Die Zukunftsdebatte geht weiter – auch in den sozialen Medien
Veröffentlicht am: 6. Mai 2026
„Berlin muss sich neu verständigen – Weckruf für ein neues Zukunftsbild“ ist das Papier überschrieben, mit dem eine Gruppe von elf Berliner Persönlichkeiten im Rahmen der Stiftung Zukunft Berlin einen neuen Anstoß für die Entwicklung der Stadt gegeben hat.

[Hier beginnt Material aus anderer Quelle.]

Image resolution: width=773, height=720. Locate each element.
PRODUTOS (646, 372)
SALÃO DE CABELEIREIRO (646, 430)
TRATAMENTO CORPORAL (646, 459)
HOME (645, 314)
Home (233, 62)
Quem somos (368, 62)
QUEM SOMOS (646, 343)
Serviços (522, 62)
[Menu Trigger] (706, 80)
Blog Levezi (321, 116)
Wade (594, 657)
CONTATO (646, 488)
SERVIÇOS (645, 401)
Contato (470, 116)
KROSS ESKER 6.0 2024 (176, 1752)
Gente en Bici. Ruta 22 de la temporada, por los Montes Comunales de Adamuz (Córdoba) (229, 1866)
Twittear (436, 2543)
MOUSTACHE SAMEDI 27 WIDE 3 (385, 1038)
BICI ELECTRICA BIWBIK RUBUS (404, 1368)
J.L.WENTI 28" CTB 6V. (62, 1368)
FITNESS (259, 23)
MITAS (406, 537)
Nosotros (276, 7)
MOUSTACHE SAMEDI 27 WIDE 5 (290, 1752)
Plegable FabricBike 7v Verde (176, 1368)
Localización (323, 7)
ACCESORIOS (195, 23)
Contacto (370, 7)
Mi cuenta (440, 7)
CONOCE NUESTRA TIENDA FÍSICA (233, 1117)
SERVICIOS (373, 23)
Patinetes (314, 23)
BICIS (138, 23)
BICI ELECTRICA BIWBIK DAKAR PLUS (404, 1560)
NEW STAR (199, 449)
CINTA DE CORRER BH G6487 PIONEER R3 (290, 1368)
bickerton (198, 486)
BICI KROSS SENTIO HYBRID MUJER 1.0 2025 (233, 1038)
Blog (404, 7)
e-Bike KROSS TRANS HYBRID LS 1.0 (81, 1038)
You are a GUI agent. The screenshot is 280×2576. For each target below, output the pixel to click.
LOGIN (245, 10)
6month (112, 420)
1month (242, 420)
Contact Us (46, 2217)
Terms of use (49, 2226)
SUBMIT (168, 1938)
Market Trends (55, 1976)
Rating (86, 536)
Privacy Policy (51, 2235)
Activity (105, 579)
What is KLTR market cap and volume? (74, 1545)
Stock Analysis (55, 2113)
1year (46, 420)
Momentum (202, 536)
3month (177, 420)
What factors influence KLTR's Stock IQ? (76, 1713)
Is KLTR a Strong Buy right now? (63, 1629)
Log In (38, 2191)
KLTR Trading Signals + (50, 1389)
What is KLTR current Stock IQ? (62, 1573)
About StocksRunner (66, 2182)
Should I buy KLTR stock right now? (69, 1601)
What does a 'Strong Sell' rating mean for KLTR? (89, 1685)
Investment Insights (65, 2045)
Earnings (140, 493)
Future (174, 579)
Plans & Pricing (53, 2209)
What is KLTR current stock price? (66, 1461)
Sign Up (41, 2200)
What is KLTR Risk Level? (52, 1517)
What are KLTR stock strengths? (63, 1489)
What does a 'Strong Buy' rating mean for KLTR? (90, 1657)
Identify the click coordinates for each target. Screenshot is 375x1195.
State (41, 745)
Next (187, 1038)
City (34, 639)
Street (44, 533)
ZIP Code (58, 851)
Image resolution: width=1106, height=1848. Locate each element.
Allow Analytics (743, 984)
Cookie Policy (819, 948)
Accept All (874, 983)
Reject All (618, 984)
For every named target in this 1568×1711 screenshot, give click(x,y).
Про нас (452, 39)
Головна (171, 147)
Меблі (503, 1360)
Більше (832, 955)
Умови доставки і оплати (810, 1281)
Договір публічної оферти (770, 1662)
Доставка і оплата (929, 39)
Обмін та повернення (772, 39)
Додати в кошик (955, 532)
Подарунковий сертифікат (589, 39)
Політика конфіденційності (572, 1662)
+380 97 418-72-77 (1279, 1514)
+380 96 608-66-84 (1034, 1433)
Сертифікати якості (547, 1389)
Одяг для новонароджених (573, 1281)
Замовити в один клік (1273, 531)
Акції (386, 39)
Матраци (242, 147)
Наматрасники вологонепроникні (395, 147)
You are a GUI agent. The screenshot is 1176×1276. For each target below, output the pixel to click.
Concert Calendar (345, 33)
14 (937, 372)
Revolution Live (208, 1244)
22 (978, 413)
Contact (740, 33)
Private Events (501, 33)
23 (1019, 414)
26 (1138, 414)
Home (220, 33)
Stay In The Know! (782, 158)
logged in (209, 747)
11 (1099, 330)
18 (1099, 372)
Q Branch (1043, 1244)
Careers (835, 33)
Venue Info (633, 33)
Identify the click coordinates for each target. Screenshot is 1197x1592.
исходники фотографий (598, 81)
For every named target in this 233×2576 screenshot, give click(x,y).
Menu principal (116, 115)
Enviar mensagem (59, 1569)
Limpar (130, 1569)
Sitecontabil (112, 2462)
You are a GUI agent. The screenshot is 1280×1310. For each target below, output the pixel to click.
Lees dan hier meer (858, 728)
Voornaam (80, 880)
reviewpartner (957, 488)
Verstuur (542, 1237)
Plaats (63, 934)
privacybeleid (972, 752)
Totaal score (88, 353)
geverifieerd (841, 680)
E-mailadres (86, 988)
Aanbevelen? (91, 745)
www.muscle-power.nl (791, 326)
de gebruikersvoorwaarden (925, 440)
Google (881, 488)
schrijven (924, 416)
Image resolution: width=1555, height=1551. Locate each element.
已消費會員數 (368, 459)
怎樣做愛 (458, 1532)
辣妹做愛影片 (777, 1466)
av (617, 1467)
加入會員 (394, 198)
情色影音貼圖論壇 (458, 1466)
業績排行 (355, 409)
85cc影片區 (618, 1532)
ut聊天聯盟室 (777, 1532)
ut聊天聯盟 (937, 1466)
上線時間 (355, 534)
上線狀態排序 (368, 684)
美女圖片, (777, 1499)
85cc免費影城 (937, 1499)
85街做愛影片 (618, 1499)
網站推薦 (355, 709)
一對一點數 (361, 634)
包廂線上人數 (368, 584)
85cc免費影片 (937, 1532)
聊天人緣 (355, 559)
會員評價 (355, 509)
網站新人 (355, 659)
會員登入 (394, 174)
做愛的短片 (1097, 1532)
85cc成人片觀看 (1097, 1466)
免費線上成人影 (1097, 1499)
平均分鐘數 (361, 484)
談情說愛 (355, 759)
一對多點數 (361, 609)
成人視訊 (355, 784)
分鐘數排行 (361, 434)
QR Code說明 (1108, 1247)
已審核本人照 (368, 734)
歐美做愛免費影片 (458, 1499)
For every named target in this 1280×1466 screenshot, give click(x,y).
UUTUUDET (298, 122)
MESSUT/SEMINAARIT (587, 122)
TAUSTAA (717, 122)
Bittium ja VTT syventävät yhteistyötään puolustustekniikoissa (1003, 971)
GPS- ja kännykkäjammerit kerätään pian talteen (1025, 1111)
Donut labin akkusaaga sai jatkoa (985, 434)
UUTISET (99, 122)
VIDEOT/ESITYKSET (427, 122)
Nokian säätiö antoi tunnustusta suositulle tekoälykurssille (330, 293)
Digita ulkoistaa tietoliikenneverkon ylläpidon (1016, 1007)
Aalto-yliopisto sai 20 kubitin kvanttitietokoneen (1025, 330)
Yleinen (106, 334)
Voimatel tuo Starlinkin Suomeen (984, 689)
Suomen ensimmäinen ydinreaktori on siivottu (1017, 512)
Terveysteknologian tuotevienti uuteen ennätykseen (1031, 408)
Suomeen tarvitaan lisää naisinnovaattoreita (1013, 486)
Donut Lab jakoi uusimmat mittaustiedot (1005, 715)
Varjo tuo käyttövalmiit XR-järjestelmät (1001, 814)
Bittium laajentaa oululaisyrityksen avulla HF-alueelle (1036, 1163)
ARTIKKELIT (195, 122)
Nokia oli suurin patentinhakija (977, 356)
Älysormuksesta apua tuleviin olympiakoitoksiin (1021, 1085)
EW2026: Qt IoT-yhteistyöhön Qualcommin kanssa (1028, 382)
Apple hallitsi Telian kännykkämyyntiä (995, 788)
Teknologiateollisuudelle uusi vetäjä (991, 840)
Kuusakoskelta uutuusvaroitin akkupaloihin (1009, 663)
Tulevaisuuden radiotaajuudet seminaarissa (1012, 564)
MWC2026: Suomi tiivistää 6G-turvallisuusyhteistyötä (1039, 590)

Im Berlin-Forum am 10. März wurde die erste öffentliche Debatte dazu abgehalten.
Jetzt geht es weiter – am 7. Mai in einer Veranstaltung in Kooperation mit der Berlin-Brandenburgischen Akademie der Wissenschaften und dem Tagesspiegel.
Gleichzeitig wurde die Diskussion auch in die sozialen Medien getragen.
Im Rahmen einer Kampagne zum Impulspapier der Initiative Zukunftsbild konnten weitere Perspektiven eingeholt werden, von denen wir einige unten zusammengetragen haben.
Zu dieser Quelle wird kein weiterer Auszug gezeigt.